Kehidupan petani di tanah partikelir memang berat karena berbagai pajak dan layanan, disebut
cuke seperlima dari panen, harus diserahkan kepada tuan-tuan tanah Belanda dan cina, pada
dasarnya petani yang tinggal di tanah-tanah mereka harus membayar pajak antara lain berupa
sebagian hasil panen, uang, layanan tenaga kerja. Petani mendapat bagian yang kecil sekali
kalau dihitung bagian panen itu tidak cukup untuk hidup.

Kehidupan petani di Vorsttenlanden juga mengalami keadaan serupa, khususnya di daerah


subur. Pendapatan petani dihitung dengan mengurangi pendapatan dengan biaya produksi ,
termasuk pajak , penyerahan wajib, dan sumbangan

Sejak adanya perluasan perkebunan banyak diperlukan bukan hanya tenaga laki-laki, tetapi
juga tenaga wanita dan anak anak, mereka di pekerjakan di gudang tembakau, kebun kopi,
dengan upah separoh laki-laki.

Selain itu masih banyak lagi lintah darat yang menyedot upah penduduk, bukan hanya rentenir
cina tetapi juga pribumi, orang kaya di desa dan kepala-kepala desa. Dengan masuknya
dominasi perkebunan di pedesaan lembaga desa yang mengatur kehidupan masyarakat mulai
hilang ke eksistensinya. Tidak dapat ditolak lagi bahwa masuknya ekonomi perkebunan yang
mencakup factor produksi berupa tanah, tenaga kerja, perdagangan, pajak dll, merusak tertib
masyarakat yang akibatnya memberatkan beban petani. Dengan masuknya birokrasi kolonial ,
kondisi kerja sangat tergantung pada perkebunan dan pabrik.

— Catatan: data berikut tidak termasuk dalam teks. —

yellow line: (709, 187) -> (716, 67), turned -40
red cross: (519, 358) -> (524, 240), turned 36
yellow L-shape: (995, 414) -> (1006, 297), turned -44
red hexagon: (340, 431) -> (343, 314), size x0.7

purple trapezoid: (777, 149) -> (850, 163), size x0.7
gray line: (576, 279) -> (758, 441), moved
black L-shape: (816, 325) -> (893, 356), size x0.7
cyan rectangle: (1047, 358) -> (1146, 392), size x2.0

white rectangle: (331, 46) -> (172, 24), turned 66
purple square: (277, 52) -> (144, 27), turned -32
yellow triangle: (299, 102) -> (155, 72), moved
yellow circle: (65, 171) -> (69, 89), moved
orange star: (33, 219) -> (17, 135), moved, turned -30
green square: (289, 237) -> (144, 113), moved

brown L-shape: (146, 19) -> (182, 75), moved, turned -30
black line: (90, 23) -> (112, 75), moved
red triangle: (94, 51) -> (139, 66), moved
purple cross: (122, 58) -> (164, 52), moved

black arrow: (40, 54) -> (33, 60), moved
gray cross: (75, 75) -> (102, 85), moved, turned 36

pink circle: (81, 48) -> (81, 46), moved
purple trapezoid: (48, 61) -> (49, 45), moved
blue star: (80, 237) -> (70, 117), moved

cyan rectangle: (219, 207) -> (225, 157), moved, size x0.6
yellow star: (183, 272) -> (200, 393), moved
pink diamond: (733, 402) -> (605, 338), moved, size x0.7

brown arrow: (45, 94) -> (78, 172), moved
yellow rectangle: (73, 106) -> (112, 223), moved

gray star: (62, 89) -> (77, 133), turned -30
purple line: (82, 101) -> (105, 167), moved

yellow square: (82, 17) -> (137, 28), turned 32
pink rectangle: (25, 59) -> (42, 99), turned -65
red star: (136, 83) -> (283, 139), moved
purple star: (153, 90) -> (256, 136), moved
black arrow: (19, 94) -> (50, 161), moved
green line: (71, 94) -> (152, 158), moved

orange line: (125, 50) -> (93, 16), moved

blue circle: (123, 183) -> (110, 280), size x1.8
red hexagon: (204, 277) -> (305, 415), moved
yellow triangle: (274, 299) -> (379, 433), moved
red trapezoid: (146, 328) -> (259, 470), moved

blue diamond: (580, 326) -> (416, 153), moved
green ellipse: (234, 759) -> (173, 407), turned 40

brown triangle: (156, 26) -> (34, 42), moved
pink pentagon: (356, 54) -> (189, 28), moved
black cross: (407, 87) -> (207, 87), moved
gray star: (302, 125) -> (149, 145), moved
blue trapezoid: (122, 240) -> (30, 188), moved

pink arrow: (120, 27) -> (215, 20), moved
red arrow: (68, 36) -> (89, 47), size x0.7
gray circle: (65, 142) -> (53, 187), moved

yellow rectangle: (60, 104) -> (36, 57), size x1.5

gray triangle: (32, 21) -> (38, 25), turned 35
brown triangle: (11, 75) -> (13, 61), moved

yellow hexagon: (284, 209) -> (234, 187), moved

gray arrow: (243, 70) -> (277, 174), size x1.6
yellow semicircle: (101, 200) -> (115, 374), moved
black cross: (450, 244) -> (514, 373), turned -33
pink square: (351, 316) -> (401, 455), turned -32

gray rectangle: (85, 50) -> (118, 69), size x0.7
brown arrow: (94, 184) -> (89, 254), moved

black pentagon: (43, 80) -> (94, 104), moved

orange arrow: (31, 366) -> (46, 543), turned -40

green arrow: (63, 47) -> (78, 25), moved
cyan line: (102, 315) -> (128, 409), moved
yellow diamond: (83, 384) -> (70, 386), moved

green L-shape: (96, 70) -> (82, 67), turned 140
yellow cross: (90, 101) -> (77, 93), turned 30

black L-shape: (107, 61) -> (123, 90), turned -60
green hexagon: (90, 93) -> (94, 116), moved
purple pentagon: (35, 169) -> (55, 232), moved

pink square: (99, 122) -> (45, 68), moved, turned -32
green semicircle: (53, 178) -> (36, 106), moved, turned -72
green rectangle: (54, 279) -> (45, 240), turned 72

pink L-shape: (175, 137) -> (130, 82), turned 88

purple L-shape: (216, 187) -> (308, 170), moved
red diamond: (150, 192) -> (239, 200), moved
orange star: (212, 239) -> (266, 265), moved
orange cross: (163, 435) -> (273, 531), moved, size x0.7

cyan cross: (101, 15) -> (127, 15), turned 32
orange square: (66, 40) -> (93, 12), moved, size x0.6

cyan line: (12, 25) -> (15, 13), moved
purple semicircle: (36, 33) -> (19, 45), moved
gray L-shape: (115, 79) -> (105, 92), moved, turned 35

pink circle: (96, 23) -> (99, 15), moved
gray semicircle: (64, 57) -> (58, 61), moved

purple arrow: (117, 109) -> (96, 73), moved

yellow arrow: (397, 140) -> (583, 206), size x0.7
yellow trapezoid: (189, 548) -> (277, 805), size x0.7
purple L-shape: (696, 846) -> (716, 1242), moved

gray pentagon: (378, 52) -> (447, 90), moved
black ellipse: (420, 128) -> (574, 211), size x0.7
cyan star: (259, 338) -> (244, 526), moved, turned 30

Sifat dasar perbanditan dipandang sangat subyektif, biasanya terminology itu muncul dari
kalangan penguasa dalam hal ini pemerintah kolonial. Namun akhirnya istilah itu diterima
masyarakat karena perbuatan perbanditan bertentangan dengan kepentingan pemerintah dan
sekelompok orang yang berkuasa. Selanjutnya pengertian perbanditan itu mencakup
pengertian perampok berkawan, seorang yang mencuri, membunuh dengan cara kejam tanpa
rasa malu, seorang yang mendapatkan keuntungan dengan tidak wajar. Diantara pakar yang
meneliti tentang perbanditan Hobsbawn seorang sejarawan sosial Inggris mengatakan bahwa
bandit adalah seorang dari anggota kelompok yang menyerang dan merampok dengan cara
kekerasan. Namun demikian bandit dibedakan atas bandit biasa dan bandit sosial. Sedangkan
bandit sosial adalah perbuatan seorang untuk merampok yang dilator belakangi dengan
kepentingan sosia-politik. Jelas perbanditan ini mengandung pengertian protes sosial terhadap
pemerintah atau perkebunan yang melakukan tindakan merugikan terhadap petani. Gerakan
perbanditan itu dilakukan untuk menghilangkan ketidakadilan, penekanan, dan eksploitasi
khususnya untuk perbanditan di Pedesaan Jawa.

Keadaan Daerah Perbanditan Banten-Batavia, Yogyakarta-Surakarta, Pasuruan-


Probolinggo.

Di tiap tanah yang disewa perkebunan itu timbul istilah yang berbeda-beda. Di tanah
partikelir Banten- Batavia di sebut rampok dan perusuh. Di Vorstenlanden dikenal dengan istilah
kecu, kampak, sedang di Pasuruan-Probolinggo untuk bandit dalam jumlah kecil disebut koyok.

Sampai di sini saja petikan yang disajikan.